スイさんは笑顔を浮かべているだけで、感情が読み取れない。
桜様はふいっと顔を背けると「……こちらこそ」とポツリと呟いた。
ずっと思ってはいたが、やはり最初出会った時とは話し方が違う。
陛下の前では、可愛くみせようと猫を被っていたの
だろうか。
今の桜様は、自然体でなんだかツンツンしている。
本当の姿が垣間見れたような気がして、微笑ましくなった。
大人びた話し方をするのに性格は可愛らしい、そのギャップがいいと思うが、言ったら怒られそうな気がする。

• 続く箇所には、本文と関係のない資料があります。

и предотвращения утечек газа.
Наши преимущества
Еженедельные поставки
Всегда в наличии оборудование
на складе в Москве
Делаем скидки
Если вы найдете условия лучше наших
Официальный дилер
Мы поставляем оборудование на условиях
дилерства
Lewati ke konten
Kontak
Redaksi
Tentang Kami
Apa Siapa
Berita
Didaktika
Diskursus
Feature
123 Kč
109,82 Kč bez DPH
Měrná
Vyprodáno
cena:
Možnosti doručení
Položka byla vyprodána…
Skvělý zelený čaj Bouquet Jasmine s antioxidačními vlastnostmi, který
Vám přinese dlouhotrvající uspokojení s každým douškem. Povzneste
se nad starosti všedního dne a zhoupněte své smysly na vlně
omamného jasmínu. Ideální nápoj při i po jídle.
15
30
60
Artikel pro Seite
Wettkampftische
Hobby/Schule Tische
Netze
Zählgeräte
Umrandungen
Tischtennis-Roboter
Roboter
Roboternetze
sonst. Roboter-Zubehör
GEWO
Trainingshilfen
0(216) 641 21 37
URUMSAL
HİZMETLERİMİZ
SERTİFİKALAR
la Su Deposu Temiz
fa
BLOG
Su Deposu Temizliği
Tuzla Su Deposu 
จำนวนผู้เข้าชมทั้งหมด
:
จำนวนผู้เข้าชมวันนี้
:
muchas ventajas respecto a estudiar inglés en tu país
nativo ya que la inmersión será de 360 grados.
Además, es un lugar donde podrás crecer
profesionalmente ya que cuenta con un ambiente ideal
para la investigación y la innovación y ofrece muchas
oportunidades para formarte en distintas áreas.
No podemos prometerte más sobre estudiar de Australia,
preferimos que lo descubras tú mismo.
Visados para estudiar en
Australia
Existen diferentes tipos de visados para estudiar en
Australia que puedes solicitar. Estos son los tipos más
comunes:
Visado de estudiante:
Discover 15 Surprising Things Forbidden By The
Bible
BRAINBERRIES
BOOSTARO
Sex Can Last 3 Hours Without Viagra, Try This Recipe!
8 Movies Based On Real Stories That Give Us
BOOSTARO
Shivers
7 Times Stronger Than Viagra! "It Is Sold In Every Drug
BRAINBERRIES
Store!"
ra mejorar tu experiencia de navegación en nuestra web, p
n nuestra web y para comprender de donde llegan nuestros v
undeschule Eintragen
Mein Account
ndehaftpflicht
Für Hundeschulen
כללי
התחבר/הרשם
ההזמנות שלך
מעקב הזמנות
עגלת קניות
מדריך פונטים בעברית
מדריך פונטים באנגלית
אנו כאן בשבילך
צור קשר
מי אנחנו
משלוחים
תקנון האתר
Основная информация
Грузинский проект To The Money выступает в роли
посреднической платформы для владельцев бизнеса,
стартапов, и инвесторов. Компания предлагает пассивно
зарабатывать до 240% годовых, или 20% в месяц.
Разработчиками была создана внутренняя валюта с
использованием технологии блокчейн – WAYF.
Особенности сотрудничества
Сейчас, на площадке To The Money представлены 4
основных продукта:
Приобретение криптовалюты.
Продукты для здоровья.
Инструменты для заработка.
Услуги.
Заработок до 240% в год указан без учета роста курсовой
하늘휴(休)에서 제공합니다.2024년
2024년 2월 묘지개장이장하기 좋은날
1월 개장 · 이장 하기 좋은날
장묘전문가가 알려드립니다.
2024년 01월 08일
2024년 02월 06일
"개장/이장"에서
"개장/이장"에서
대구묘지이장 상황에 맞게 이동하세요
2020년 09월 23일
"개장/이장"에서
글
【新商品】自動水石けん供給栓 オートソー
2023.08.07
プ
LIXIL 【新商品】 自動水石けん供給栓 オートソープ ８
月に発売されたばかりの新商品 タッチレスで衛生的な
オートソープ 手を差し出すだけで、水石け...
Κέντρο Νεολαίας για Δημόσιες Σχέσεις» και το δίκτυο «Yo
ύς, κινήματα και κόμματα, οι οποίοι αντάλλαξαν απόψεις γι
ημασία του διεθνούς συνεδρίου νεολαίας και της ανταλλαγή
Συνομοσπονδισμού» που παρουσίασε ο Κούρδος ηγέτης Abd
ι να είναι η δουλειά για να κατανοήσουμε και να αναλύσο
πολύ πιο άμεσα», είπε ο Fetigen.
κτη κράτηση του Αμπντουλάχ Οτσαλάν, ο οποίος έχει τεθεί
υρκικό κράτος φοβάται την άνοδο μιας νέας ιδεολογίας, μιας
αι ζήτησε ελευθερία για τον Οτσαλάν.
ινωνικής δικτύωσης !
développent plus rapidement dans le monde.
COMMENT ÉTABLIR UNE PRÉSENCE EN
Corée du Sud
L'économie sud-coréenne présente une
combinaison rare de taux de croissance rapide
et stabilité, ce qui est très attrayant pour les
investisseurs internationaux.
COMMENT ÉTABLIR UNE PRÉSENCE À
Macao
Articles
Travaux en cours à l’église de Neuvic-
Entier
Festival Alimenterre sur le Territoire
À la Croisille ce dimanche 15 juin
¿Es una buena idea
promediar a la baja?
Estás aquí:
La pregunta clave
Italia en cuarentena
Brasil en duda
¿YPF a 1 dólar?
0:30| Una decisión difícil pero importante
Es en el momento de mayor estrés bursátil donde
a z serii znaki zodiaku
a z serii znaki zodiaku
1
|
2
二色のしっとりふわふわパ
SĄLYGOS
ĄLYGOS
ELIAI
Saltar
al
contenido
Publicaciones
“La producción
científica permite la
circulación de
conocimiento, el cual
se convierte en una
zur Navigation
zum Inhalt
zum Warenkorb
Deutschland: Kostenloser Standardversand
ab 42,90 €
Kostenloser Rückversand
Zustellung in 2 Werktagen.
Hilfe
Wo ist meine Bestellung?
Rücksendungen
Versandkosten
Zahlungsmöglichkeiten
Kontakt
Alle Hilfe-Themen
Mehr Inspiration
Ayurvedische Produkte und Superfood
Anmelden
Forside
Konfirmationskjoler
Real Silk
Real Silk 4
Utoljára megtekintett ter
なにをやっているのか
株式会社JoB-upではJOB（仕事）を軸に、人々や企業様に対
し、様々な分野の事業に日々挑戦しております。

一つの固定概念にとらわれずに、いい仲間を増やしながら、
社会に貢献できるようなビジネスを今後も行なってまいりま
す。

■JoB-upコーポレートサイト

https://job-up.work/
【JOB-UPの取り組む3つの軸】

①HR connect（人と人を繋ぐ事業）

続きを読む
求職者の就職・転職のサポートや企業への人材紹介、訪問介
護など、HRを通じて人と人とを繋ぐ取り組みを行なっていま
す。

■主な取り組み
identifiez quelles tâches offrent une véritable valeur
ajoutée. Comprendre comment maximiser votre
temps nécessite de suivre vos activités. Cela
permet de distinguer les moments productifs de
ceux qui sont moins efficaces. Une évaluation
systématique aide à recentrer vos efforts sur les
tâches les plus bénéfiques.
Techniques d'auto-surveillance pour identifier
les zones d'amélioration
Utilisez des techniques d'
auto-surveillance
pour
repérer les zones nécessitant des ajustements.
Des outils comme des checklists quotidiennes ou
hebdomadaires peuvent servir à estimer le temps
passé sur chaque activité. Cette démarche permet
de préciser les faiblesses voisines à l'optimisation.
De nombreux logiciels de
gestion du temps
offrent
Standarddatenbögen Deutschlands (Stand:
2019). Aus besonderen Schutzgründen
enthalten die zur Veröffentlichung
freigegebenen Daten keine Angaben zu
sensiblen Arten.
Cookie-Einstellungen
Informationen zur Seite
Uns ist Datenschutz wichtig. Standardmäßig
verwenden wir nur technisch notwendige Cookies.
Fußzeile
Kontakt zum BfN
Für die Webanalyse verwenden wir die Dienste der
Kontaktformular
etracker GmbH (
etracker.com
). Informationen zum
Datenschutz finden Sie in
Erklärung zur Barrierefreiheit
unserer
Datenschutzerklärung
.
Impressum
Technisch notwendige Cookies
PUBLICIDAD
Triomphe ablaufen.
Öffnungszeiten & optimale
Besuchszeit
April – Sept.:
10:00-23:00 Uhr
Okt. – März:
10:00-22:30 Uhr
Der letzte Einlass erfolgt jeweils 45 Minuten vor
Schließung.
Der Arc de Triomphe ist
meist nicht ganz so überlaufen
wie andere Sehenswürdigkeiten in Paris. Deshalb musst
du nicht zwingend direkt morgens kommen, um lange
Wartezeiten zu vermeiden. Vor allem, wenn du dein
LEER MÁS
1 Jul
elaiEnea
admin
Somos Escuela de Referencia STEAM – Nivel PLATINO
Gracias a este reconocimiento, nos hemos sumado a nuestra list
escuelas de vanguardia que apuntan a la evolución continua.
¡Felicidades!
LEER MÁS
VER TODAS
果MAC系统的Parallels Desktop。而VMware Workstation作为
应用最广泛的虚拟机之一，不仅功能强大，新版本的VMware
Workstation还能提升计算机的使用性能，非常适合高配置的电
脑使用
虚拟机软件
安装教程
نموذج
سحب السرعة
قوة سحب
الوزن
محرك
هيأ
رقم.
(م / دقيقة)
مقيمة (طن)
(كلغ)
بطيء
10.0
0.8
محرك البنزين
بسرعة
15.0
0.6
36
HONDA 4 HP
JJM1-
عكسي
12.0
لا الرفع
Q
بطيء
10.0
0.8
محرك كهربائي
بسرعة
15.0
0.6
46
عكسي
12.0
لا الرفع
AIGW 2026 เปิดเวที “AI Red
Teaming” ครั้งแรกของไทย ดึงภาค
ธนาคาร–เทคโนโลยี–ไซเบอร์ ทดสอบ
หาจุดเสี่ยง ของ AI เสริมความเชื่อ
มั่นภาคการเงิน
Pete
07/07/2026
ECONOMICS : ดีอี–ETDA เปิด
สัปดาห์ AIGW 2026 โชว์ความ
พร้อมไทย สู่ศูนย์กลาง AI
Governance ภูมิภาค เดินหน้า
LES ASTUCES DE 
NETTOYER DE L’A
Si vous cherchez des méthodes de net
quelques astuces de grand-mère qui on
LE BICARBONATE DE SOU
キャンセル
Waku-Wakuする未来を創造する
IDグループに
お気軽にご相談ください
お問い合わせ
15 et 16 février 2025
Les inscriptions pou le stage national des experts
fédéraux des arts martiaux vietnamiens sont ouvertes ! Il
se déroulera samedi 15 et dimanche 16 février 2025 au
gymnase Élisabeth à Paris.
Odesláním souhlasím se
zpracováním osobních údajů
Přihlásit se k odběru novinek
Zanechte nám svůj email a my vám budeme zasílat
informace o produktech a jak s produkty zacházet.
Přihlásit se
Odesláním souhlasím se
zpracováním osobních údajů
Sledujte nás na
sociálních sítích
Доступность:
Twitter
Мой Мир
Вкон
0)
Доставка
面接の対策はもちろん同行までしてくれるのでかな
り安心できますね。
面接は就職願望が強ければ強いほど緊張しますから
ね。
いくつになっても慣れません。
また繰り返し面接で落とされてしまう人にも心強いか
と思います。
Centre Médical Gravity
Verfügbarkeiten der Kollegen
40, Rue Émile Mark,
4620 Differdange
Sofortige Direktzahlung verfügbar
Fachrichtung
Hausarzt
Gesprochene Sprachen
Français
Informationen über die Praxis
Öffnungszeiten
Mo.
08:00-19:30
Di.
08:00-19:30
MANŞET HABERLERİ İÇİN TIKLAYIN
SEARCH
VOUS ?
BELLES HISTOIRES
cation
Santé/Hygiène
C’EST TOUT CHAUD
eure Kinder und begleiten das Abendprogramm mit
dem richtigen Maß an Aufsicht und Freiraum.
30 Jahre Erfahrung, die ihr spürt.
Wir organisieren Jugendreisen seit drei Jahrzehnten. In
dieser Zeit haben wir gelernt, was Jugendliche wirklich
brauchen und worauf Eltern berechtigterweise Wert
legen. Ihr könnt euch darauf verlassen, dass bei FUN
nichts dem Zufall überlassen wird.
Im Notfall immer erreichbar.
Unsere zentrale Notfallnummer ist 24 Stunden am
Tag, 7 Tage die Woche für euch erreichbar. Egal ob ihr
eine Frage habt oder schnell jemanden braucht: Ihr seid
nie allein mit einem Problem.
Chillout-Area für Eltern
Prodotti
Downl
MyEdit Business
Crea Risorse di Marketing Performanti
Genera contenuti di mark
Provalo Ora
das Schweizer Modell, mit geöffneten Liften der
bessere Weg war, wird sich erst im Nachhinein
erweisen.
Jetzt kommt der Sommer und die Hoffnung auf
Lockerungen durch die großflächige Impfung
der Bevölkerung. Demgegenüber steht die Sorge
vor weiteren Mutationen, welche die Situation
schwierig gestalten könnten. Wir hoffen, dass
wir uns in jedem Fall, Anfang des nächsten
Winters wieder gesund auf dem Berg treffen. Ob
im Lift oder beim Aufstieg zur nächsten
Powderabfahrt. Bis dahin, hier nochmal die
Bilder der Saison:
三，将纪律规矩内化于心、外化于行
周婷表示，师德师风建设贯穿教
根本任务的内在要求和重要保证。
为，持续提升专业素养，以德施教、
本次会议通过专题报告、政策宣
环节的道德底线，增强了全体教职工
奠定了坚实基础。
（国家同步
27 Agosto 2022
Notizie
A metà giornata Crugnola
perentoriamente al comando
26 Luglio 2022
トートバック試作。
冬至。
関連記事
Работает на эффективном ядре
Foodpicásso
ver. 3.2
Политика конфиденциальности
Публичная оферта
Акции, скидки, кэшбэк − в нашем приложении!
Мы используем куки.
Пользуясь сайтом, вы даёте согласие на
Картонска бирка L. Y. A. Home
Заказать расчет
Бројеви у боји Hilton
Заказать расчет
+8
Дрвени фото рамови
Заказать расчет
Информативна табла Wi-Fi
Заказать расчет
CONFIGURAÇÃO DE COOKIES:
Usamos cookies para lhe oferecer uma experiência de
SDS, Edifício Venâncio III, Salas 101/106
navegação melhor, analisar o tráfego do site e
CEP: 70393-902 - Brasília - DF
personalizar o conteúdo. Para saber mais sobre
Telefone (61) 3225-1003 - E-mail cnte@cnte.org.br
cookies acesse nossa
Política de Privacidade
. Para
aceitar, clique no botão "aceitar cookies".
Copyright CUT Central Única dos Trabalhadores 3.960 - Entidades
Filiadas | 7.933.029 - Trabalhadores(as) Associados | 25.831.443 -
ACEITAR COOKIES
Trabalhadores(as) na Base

そんなことを考えたせいか、笑いが漏れてしまい慌てて引っ込めた。
桜様は訝し気な目を向ける。
それと同時に、ギルバート殿下は「帰るぞ」とふたりに声をかけた。
私は改めて三人にお礼を言う。
ギルバート殿下は真っ直ぐに私を見て「健闘を祈る」と言うと、携帯を取り出した。
その横で桜様は「……死なせたら許さないから」と言うと三人とも光に包まれ消えてしまった。
死なせたら、とは縁起でもない言葉を吐かないでと言いたいが、あっという間に消えてしまった。
スイさんは最初から最後まで口を開かなかったな、とキラキラとした光を見ながら考えていた。